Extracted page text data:
--*--

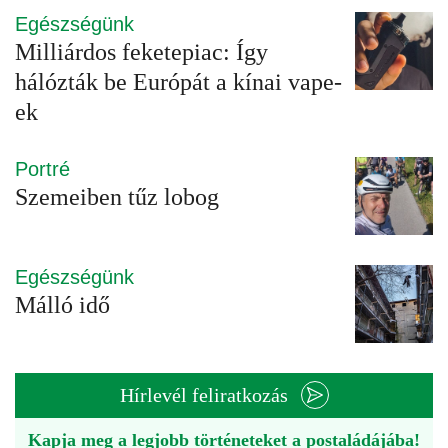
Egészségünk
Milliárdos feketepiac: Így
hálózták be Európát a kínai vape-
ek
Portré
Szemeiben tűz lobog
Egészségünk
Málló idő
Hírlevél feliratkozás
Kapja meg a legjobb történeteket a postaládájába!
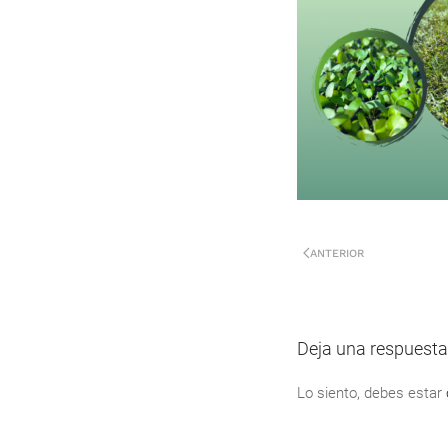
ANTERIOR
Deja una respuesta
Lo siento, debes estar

--*--

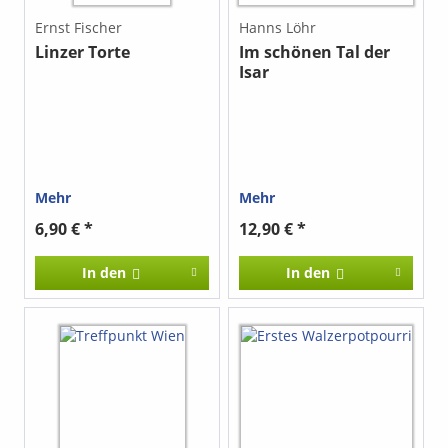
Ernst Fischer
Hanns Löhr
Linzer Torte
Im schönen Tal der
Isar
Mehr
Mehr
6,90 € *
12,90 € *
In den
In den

--*--

§ EXERCISE
Give again the stretch of the entries above that begins at the line with "Kapja meg a" and ends at the line with "Lo siento, debes estar", word for word, with no pictures.

§ SOLUTION FOR THIS PROBLEM
Kapja meg a legjobb történeteket a postaládájába!
ANTERIOR
Deja una respuesta
Lo siento, debes estar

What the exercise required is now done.